A los murciélagos ratoneros (Myotis nattereri) les gusta comer moscas, pero se encuentran con un problema de agenda. Cuando ellos empiezan a activarse, tras la caída del sol, ellas dejan de revolotear y se limitan a posarse o descansar en los techos. Su pequeño cuerpo no aparece en el radar de ecolocación de los murciélagos, para los que se vuelven invisibles. Hasta que el instinto las llama a la reproducción.

Según publica en Current Biology un equipo dirigido por Stefan Greif, durante la cópula el macho de la mosca común (Musca domestica) bate con fuerza las alas y emite un zumbido de amplia frecuencia detectable por sus predadores. Cuando los murciélagos se lanzan hacia él, encuentran a la pareja y se la comen, en un bocado con doble ración de nutrientes.

El estudio ha descubierto que sólo eran atacadas las moscas entregadas al sexo. La tasa de parejas copuladoras ingeridas en una noche llegó en algunos casos al 26%, aunque la media del estudio es del 5%. Greif, investigador del Instituto Max-Planck de Ornitología de Seewiesen (Alemania), nos explica que, a pesar de parecer pequeña, esta cifra coloca a las moscas ante un dilema importante: “si copulan durante más tiempo, tienen más posibilidades de engendrar, porque pueden liberar más esperma y porque reducen las oportunidades de que la hembra sea fecundada por otro macho. Pero el riesgo de muerte para la pareja aumenta”.

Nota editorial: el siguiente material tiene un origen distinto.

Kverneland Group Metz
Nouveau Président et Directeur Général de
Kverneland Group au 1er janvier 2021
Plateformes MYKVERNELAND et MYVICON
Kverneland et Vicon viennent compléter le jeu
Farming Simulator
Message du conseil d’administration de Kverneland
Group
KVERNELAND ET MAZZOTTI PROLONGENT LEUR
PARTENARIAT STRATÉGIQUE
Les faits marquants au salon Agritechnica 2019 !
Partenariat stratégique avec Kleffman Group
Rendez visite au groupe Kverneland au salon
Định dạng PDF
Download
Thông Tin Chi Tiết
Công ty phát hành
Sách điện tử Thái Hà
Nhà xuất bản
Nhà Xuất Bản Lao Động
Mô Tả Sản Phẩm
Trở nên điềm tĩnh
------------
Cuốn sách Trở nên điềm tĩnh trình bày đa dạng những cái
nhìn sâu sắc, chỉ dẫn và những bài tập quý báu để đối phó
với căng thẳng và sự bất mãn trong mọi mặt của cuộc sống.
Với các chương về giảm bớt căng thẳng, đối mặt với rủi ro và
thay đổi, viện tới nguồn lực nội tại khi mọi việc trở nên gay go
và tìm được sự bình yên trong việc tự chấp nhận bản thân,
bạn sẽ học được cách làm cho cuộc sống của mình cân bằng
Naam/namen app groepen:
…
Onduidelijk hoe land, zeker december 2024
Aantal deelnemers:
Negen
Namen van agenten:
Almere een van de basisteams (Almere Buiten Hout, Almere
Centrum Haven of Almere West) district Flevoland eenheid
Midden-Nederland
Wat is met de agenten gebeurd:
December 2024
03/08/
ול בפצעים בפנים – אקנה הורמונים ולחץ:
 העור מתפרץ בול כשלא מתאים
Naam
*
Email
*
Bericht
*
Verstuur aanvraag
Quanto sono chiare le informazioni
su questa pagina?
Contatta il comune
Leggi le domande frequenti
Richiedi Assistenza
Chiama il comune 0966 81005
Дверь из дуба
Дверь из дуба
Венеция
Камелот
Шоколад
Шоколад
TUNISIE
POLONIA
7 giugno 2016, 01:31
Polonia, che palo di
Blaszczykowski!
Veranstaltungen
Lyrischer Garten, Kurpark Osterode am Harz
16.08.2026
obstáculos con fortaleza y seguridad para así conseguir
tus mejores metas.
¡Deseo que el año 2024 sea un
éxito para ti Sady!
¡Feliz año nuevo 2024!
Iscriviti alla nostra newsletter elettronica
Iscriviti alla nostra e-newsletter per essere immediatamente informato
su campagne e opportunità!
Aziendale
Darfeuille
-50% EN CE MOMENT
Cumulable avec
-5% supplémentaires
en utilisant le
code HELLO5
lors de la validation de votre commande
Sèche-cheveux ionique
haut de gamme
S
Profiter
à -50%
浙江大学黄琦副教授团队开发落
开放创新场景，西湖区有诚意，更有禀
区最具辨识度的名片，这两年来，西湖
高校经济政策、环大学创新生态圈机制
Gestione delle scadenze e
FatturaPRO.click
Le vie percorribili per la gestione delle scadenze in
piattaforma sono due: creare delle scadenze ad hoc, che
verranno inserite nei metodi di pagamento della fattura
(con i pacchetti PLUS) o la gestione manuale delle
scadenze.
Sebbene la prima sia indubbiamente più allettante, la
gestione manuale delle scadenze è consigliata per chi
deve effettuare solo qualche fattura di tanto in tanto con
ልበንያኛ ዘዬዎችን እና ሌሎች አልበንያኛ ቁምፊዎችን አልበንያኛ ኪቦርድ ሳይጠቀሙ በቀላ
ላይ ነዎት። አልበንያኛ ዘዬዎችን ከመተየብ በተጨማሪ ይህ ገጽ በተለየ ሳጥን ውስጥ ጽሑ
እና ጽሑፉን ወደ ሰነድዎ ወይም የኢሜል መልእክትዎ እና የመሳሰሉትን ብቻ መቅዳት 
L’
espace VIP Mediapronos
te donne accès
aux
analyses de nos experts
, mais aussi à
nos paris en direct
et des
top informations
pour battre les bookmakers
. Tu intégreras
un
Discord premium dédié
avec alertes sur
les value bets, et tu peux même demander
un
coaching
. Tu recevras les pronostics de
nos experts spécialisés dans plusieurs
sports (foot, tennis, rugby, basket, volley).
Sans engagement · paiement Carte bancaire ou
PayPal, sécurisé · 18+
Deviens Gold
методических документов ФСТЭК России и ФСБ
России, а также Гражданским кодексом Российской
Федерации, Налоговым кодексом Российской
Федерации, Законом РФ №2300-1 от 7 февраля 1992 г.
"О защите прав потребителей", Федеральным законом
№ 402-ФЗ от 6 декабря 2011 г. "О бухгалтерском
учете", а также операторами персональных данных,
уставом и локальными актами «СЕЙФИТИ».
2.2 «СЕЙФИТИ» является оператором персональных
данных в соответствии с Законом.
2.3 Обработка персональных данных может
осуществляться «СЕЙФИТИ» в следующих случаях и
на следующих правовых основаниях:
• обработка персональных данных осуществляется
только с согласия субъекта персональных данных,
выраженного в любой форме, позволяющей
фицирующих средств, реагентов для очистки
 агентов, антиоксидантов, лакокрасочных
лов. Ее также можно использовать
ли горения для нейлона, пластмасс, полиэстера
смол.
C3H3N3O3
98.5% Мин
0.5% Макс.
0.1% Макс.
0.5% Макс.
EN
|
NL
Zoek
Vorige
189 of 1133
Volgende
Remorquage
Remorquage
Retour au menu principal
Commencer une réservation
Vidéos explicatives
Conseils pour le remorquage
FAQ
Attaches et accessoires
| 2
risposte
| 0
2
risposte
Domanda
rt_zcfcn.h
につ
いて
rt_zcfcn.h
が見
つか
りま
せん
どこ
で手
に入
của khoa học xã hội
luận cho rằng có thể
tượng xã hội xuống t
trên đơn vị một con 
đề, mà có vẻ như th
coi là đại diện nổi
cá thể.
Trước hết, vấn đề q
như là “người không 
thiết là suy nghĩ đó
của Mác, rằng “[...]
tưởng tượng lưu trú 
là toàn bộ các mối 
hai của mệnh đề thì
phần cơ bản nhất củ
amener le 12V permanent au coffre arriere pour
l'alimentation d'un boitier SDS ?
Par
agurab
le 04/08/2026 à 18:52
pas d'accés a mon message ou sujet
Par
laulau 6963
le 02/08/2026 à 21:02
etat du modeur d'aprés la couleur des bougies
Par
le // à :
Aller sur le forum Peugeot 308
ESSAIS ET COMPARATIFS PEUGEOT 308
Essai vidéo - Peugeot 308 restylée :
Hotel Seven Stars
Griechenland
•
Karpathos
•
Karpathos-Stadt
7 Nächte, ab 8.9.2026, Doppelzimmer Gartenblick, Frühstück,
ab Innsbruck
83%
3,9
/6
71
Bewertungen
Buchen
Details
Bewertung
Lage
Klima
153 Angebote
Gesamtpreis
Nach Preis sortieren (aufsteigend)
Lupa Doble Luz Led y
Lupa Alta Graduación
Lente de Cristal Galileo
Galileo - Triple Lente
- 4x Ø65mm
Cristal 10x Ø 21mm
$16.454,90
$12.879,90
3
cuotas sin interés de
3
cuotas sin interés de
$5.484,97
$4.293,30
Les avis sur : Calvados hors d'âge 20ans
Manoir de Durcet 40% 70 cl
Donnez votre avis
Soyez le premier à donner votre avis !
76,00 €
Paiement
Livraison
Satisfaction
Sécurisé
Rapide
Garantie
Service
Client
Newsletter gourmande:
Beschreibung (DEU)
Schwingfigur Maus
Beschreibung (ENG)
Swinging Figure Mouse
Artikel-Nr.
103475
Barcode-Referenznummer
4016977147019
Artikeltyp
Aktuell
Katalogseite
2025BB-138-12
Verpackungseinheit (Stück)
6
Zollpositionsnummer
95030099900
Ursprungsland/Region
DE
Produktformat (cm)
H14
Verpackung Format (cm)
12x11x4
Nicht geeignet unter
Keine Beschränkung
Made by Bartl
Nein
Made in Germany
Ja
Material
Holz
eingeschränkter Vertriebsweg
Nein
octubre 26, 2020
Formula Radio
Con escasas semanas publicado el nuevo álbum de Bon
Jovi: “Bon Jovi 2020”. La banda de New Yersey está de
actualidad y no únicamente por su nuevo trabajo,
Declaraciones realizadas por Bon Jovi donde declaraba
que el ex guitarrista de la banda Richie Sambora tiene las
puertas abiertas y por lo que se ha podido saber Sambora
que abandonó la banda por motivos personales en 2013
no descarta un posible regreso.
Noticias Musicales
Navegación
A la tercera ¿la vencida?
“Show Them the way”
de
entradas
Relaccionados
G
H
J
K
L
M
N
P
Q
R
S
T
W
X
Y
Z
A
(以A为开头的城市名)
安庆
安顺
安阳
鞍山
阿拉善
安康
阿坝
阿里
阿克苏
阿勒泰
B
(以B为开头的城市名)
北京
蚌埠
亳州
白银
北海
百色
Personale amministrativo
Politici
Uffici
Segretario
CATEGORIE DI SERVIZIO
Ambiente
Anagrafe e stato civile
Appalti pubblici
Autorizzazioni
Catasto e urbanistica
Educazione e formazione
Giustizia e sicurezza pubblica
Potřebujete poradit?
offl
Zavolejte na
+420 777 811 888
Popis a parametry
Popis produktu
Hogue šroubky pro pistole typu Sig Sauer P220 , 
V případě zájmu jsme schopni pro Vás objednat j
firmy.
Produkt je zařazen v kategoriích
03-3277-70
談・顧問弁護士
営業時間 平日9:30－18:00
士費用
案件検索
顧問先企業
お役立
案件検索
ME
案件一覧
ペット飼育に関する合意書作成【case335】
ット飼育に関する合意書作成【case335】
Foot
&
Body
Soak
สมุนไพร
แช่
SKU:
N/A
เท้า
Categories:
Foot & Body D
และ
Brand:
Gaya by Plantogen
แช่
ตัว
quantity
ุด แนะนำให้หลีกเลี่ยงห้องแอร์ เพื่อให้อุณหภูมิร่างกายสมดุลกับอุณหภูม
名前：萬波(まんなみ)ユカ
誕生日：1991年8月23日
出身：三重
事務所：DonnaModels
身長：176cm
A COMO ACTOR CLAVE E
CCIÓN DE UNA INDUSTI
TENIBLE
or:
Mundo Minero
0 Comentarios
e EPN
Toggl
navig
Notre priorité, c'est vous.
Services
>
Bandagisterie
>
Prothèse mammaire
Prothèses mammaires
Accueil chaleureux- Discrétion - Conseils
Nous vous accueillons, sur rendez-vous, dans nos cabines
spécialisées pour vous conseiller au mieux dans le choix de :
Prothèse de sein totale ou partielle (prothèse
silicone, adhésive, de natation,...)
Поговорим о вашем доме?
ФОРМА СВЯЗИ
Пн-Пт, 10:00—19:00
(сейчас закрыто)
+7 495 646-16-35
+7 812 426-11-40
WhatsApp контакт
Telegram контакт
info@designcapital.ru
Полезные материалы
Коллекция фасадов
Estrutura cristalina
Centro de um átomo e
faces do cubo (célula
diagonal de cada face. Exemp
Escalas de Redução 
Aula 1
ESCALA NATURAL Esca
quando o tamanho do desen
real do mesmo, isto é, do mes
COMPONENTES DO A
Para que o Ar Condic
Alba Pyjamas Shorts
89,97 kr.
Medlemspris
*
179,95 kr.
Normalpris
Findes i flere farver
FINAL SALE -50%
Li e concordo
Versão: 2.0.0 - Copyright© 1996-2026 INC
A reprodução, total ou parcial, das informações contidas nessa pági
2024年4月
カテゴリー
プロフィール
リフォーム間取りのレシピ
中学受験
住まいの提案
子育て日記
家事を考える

No se sabe si las moscas adaptan su comportamiento al posible peligro, pero Greif pretende seguir investigando en esa dirección. De momento, ya han aportado una prueba más a la asumida hipótesis de que la brevedad del encuentro sexual en la mayoría de los animales se debe a que aumenta su vulnerabilidad: además de disminuir su atención hacia el entorno, hace más evidente su presencia para los depredadores. Los murciélagos ya han aprendido a sacar de ello un buen provecho.